Gentle and classy acoustic pickings (Mike Eaves) and delicate drums from freelance musician and composer Paul Tarry feature on ‘Home To You’. It has a lovely lightness, Andrew’s voice is soft and sensuous and with the familiar growl of a Hammond organ she searches for a truth as she sings out: Tell me what you’re thinking and how you feel / I need to know / tell me if this love is real
The acoustic arrangement on ‘Till I See You Again’ brought to mind Clapton’s ‘Tears in Heaven’. Here Andrew has dried her eyes and said her goodbyes with the sunrise. She will carry the picture in a frame, talk with friends of good times and write messages to a lover in the moonlight.
‘Footprints’ is inspired by the well-known poem about having faith in God. Wondering through an insecure wilderness she is helped by acts of kindness, but despite difficult times “the footprints in the sand” remind her she will never be alone.
The healing ‘I Will Try’ has a solo piano accompaniment; the vocal is ethereal and captures an intimacy.
The stand out title cut and first single ‘Child of the Universe’ is a track when first heard had me waiting anxiously by the speaker to discover who the artist was. It opens with gentle piano licks, and together with the lyrics immediately draws you in and sinks hooks into your heart. Bass guitar (Peter Brent) then enters the framework on the first chorus and it gradually unfolds with angelic voices soaring over the string section.
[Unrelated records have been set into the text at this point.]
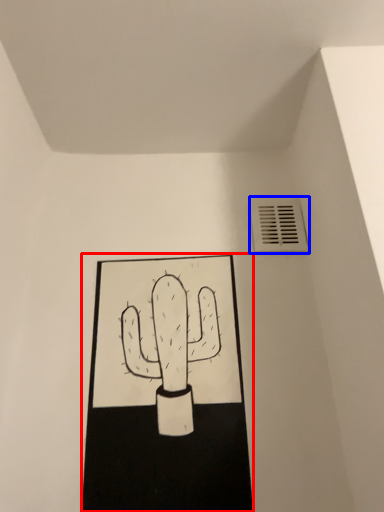 Question: Which point is further to the camera, sketch (highlighted by a red box) or air conditioning (highlighted by a blue box)?

Choices:
 (A) sketch
 (B) air conditioning

Answer: (B) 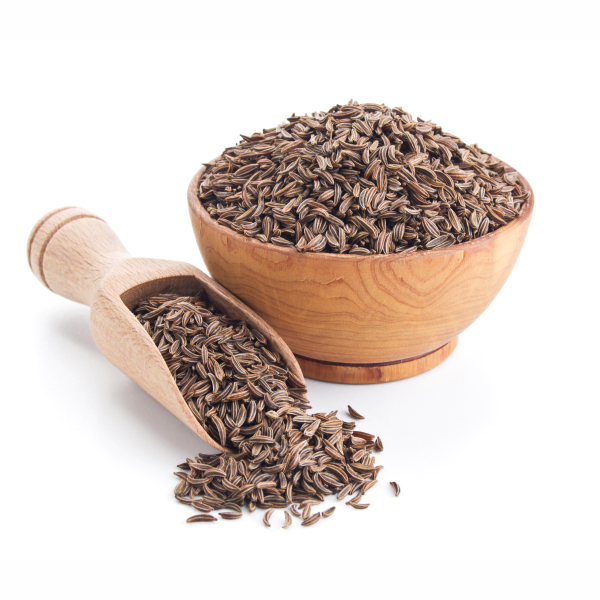 This screenshot has width=600, height=600. Find the location of `wooden bowl`. wooden bowl is located at coordinates (346, 302). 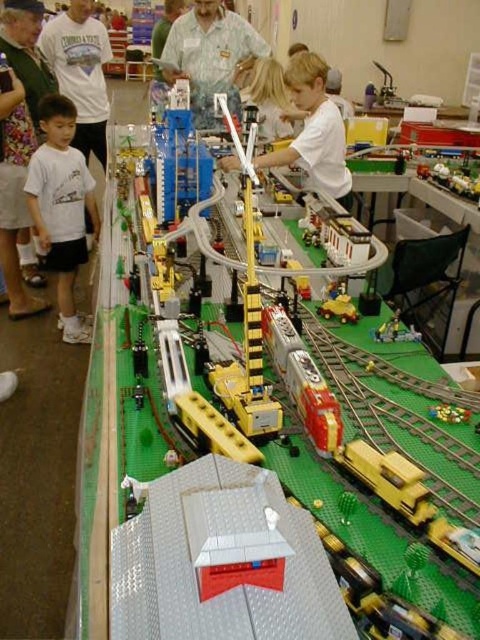 Question: Where is white matte shirt at left located in relation to white matte boy at center in the image?

Choices:
 (A) right
 (B) left

Answer: (B)

Question: Among these points, which one is nearest to the camera?

Choices:
 (A) [x=46, y=218]
 (B) [x=248, y=22]
 (C) [x=334, y=104]
 (D) [x=24, y=220]

Answer: (C)

Question: Can you confirm if light blue shirt at center is bigger than metallic yellow train at center?

Choices:
 (A) yes
 (B) no

Answer: (A)

Question: Which point is farther to the camera?

Choices:
 (A) (10, 131)
 (B) (395, 336)

Answer: (A)

Question: Does white matte boy at center appear on the right side of yellow plastic train at center?

Choices:
 (A) yes
 (B) no

Answer: (B)

Question: Which object is positioned farthest from the metallic yellow train at center?

Choices:
 (A) white matte shirt at left
 (B) white matte boy at center
 (C) yellow plastic train at center

Answer: (A) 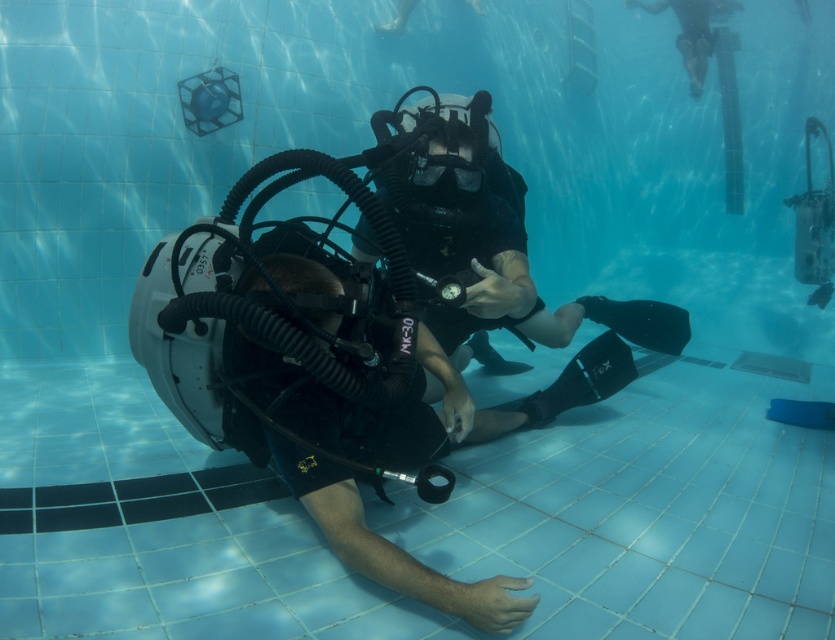 You are a lifeguard assessing the visibility of swimmers in the pool. The smooth skin at upper right and transparent plastic goggles at center are both visible to you. Which object takes up more space in your field of view?

The smooth skin at upper right is larger in size than the transparent plastic goggles at center, so it takes up more space in the field of view.

You are a lifeguard observing the underwater scene. You notice the smooth skin at upper right and the transparent plastic goggles at center. Which object is closer to you?

The smooth skin at upper right is closer to you than the transparent plastic goggles at center.

You are a safety inspector in the pool. You need to ensure that the distance between the smooth skin at upper right and the transparent plastic goggles at center is within the recommended 5 meters for safety. Is the current distance compliant?

The smooth skin at upper right is 4.28 meters away from the transparent plastic goggles at center, which is within the recommended 5 meters for safety. The distance is compliant. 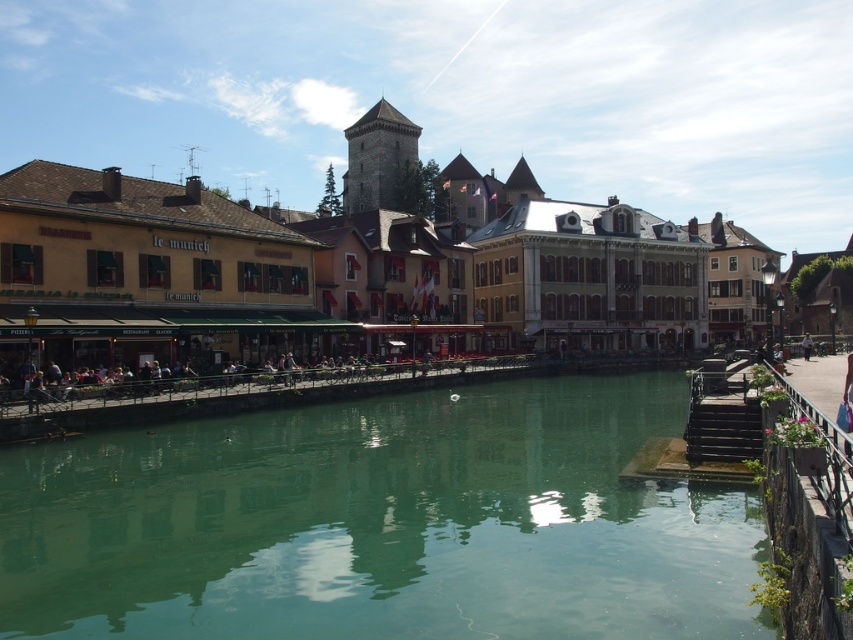 Which is more to the left, green reflective water at lower center or dark gray stone tower at center?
Andrew’s vocal always the focus, offers a sweet and honest sentiment as she questions: What would anybody care for this child of this universe.
The tempo picks up on the soulful ‘No Mystery’, with Debra’s vocal overdubs it’s clearly a nod to a Stansfield composition. ‘Where Would I Be Without You’ has bluesy flavourings and here Andrew pushes herself more vocally. The slow paced acoustic ‘Family’ has some delightful percussion touches (Shan Chana) and continues on the folk laden shuffle ‘In My Dreams’.
The James Taylor cover ‘You’ve Got A Friend’, a favourite of Andrew and her late husband fits the theme weaving through this 64-minute collection. Sadly by this time the listener’s ear is waning with similar song formats and its “love shining down from a distance star” approach.
It ends with ‘Lord Bless Me’ a big orchestral piece complete plus a church choir, its singers probably drawn from the Leatherhead area. It’s a prayer dispatched beyond the blue horizon.
Adverts for the first single and album have appeared in the country media circles. So is it Country with a capital “C”? Devoid of instrumentation that one associates with the genre, the answer is no. Is it Classy, Christian and Comforting? – Most certainly so. These are the tags that fit best.